In the picture, we have 0,10,110,111 as codewords for a prefix-free code.

Proof. For the case with 2 leaves with length $h$ and value $2^{-h}$, they can be merged into their parents with a summed $2^{-h+1}$, or there are only 1 leaf and we merge $2^{-h}$ as it is. We find the case of max sum is when we reach a full binary tree (every leaf has 0 or 2 children), and the sum is 1. Otherwise, it’s smaller than 1.
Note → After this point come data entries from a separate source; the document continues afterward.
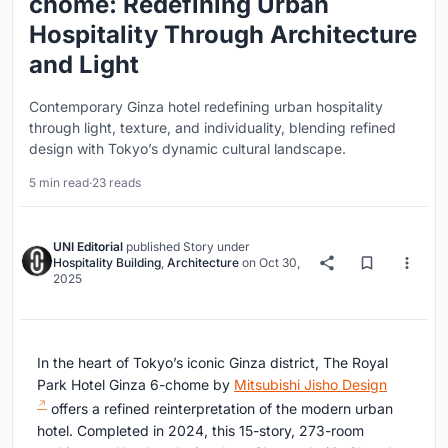
chome: Redefining Urban
Hospitality Through Architecture
and Light
Contemporary Ginza hotel redefining urban hospitality
through light, texture, and individuality, blending refined
design with Tokyo’s dynamic cultural landscape.
5 min read
·
23 reads
UNI Editorial
published
Story
under
Hospitality Building
,
Architecture
on
Oct 30,
2025
In the heart of Tokyo’s iconic Ginza district, The Royal
Park Hotel Ginza 6-chome by
Mitsubishi Jisho Design
offers a refined reinterpretation of the modern urban
hotel. Completed in 2024, this 15-story, 273-room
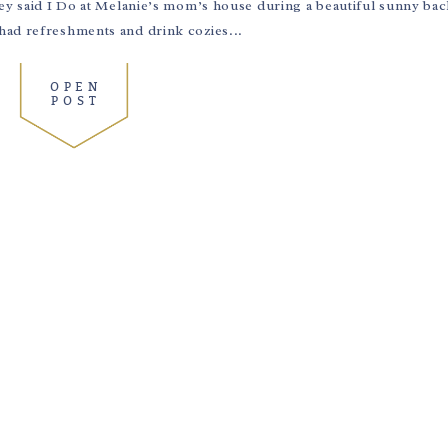
hey said I Do at Melanie’s mom’s house during a beautiful sunny ba
had refreshments and drink cozies...
OPEN
POST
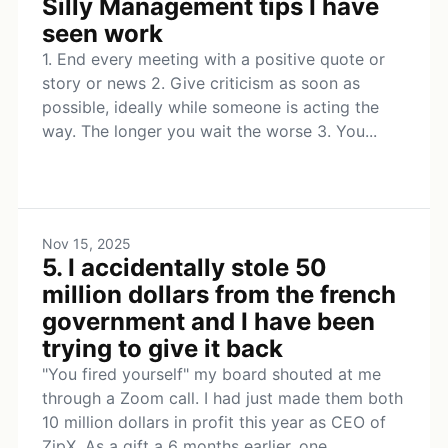
Silly Management tips I have
seen work
1. End every meeting with a positive quote or
story or news 2. Give criticism as soon as
possible, ideally while someone is acting the
way. The longer you wait the worse 3. You...
Nov 15, 2025
5. I accidentally stole 50
million dollars from the french
government and I have been
trying to give it back
"You fired yourself" my board shouted at me
through a Zoom call. I had just made them both
10 million dollars in profit this year as CEO of
ZipX. As a gift a 6 months earlier, one...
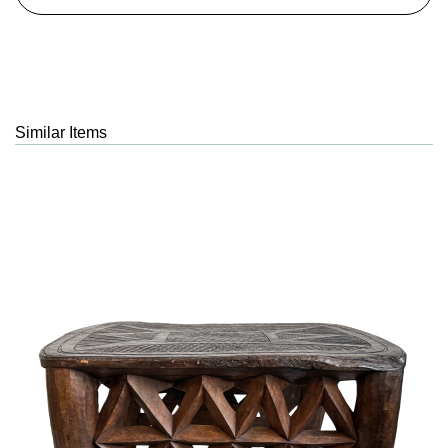
Similar Items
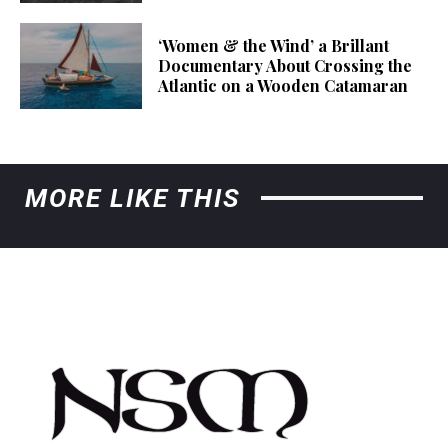
‘Women & the Wind’ a Brillant
Documentary About Crossing the
Atlantic on a Wooden Catamaran
MORE LIKE THIS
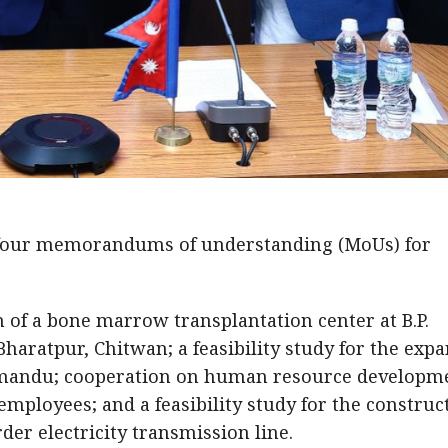
four memorandums of understanding (MoUs) for
n of a bone marrow transplantation center at B.P.
haratpur, Chitwan; a feasibility study for the exp
athmandu; cooperation on human resource developm
mployees; and a feasibility study for the construc
er electricity transmission line.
6.2 Minimum Expected Length of the Code

For the space $\mathcal X$, every source word $x$ has a probability of appearance. So we want to minimize the expected length of the code over all prefix-free codes.

$$ \min_{c\in \text{PF}(\mathcal X)} \sum_{x\in\mathcal X}p(x)l(c(x)) $$

Converse Kraft’s Inequality

The original Kraft’s Ineq.: For a prefix-free code $c$, $\sum_x 2^{-l(c(x))}\le 1$

Converse:

Given $\mathcal X$ a finite set, given $(l(x),x\in\mathcal X)$ and $l(x)\ge 1$ (integers), $\forall x$ s.t.

$$ \sum_x 2^{-l(x)}\le 1, $$

then $\exist c:\mathcal X\to \{0,1\}^*-\empty$ s.t. $l(c(x))=l(x),\forall x$ and $c$ is a prefix-free code.

给定一组 $l(x)$ 函数的值，也就是一个正整数向量，如果满足Kraft的不等式则存在PF Code对应这个长度组。

Optimization

Converse Kraft -> We want to find such a collection of $l(x)$ to minimize the expected length (given a fixed $p$ distribution)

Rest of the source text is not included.